Thanks for forwarding.


>From: Ray Denenberg <rden@loc.gov>

>I'd like to consider the deeper implications of Roy's message.
>
>Roy Tennant wrote:
>
> > Say what?!? Did I miss a pronouncement from W3C that URI finally has some
> > kind of meaning? Since when is "URI" an encoding scheme?

Could somebody from the DC community explain what an
'encoding scheme' is in DC? Or give a pointer?


>These are two separate questions, what URI means, and whether URI is an
>encoding scheme.
>
>I think the first is the relevant question: the meaning of "URI" is clearly
>the subject of pervasive confusion.  (As to the second question, yes, URI is
>an encoding scheme, it just hasn't been nailed down yet as such, and it won't
>be, until we know the meaning of "URI".)
>
>There is a rather profound implication, I think, to the fact that the sole
>encoding scheme prescribed by DC for a resource identifier is URI. Though I
>don't take issue with this approach I think it is necessary to consider the
>implication:  the assumption that there will be a URI scheme developed for
>any type of identifier to be used in Dublin Core.

This corresponds to the assumption, on the WWW, that there is an URI
for everything that you want to identify.
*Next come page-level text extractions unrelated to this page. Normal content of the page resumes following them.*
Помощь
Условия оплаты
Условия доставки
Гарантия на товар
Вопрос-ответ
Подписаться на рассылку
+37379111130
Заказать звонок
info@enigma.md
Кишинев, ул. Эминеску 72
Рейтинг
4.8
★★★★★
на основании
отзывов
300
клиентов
This makes a lot of sense.


>There's a long way to go before this a reality, and it all begins with
>agreement on what URI means (or, conversely, there won't be any progress
>until this is resolved).

Well, the best way to approach the 'meaning' question in this case
is probably by looking at utility, i.e. what's it used/useful for.
The central points are:

- Identification (of pretty much anything, not only web pages)
- Common syntax elements (as defined in RFC 2396): If you want a
   certain functionality (such as hierarchy) in a new identifier scheme,
   you do it in a certain way; if you don't need this functionality,
   you avoid using certain characters.


>The reason I'm addressing this issue is that we (LC) have been
>trying to convince the W3C to initiate an activity on URIs; several of
>the people active in DC have ties to the W3C, and I think that this issue is
>a good illustration of the importance of this to the DC community.
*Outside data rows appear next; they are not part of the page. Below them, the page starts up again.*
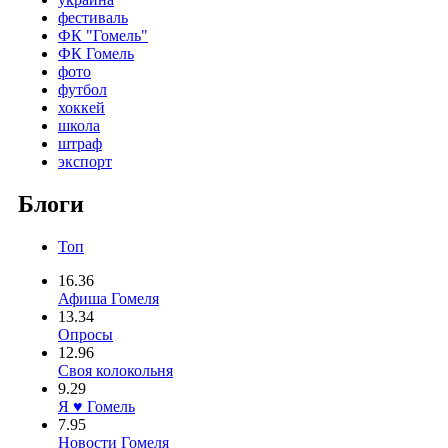
фестиваль
ФК "Гомель"
ФК Гомель
фото
футбол
хоккей
школа
штраф
экспорт
Блоги
Топ
16.36
Афиша Гомеля
13.34
Опросы
12.96
Своя колокольня
9.29
Я ♥ Гомель
7.95
Новости Гомеля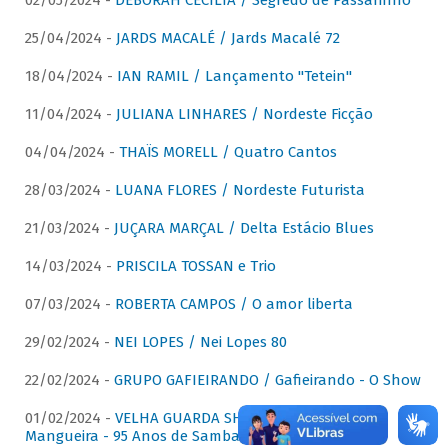
02/05/2024 -
DÉBORAH CECÍLIA / Segredo de Passarinho
25/04/2024 -
JARDS MACALÉ / Jards Macalé 72
18/04/2024 -
IAN RAMIL / Lançamento "Tetein"
11/04/2024 -
JULIANA LINHARES / Nordeste Ficção
04/04/2024 -
THAÏS MORELL / Quatro Cantos
28/03/2024 -
LUANA FLORES / Nordeste Futurista
21/03/2024 -
JUÇARA MARÇAL / Delta Estácio Blues
14/03/2024 -
PRISCILA TOSSAN e Trio
07/03/2024 -
ROBERTA CAMPOS / O amor liberta
29/02/2024 -
NEI LOPES / Nei Lopes 80
22/02/2024 -
GRUPO GAFIEIRANDO / Gafieirando - O Show
01/02/2024 -
VELHA GUARDA SHOW DA MANGUEIRA /
Mangueira - 95 Anos de Samba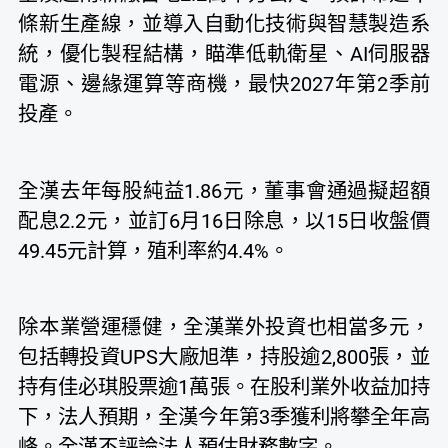
條新生產線，並導入自動化技術與智慧製造系
統，優化製程結構，瞄準低軌衛星、AI伺服器
電源、邊緣運算等商機，最快2027年第2季前
投產。
全漢去年每股純益1.86元，董事會通過擬超額
配息2.2元，並訂6月16日除息，以15日收盤價
49.45元計算，殖利率約4.4%。
除本業營運穩健，全漢業外投資也相當多元，
包括轉投資UPS大廠旭準，持股逾2,800張，並
持有佳必琪股票逾1萬張。在股利業外收益加持
下，法人預期，全漢今年第3季獲利將攀全年高
峰。全漢不評論法人預估財務數字。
The W3C has spent some time a while ago on preparing something like
an URI activity; however, we have received signals from some of our
Members that were very tired of discussions about these topics.
If people from the DC community who would like to see such an
activity could write up what kinds of things such an activity
should address, and so on, that would help. Please have a
look at the W3C process document on how to do this
(sorry, would give a link, but I'm currently offline),
or contact me or anybody from the W3C Team. The
upcomming WWW9 in Amsterdam may also be a good place
for discussion, I'll be there.


>On the issue "what is a URI?", I see two differing views:
>
>(a) URI schemes fall into two (or more) broad classes, URL and URN. Each URI
>scheme is cast into one or the other class; thus for example "HTTP:"  is a
>URL scheme and "hdl:" a URN scheme. (Of course, there are RFCs that still
>hypothesize about an additional class, URC.)
>
>(b) The distinction between URL and URN is artificial, and therefore this
>"level" in the URI hierarchy  un-necessary. Thus  "HTTP:" and "hdl:" are
>simply URI schemes. By this view, the concept of "URL" and "URN" would go
>away, and be replaced by "URI".  (Which does not mean that any of the
>proposed URN schemes would go away; they would just become URI schemes,
>as would HTTP.)

You also have to be careful about two uses of the URN/URL
distinction. Sometimes it's used in the formal sense, i.e.
what has an urn: prefix is an URN, sometimes it's used in
a different sense, e.g. what can be resolved, such as http:
and ftp:, is called URL, whereas things such as cid: and
mid: are called URNs. You use the later in (a) above,
but below, you change to the former.

I have to say that I had a long time to even half-way understand
why people wanted to distinguish between names and locations
in such a cut-across-everything way as they tried to do it with URLs
and URNs. I saw some light (not in that I could approve this distinction,
but in the sense that I felt I started to understand why some people
found it was so important) once when I spoke with somebody from
the library community.

In a traditional library, looking for a book (or document in the
general case) is a two-step process:
1) Pin down which book you want (e.g. Tom Sawyer by Mark Twain)
2) Pin down where to get the book
    (which shelf, or which other library)
This two-step (name/location) distinction is very natural and
ubiquitous in the library trade.

The problem is that such a model is not general enough for
the digital, networked world. Distance in time and space doesn't
count that much anymore, and the location becomes transparent
(very few surfers have any idea where their pages actually
come from, nor do they care). On the other hand, looking at
what it happening in more detail, there is a highly sophisticated
chain of resolutions and copies going on, mapping domain names
to Internet numbers, file names to inodes, copying documents
from one cache to the next, and so on.

The two-step model (which would lead to a clear distinction
of two categories of identifiers) is therefore not general enough,
and it has been replaced (or should be replaced) by a model
that at the core works with one very general category of
identifier (URI) that can be resolved in many different ways
and potentailly over many different steps.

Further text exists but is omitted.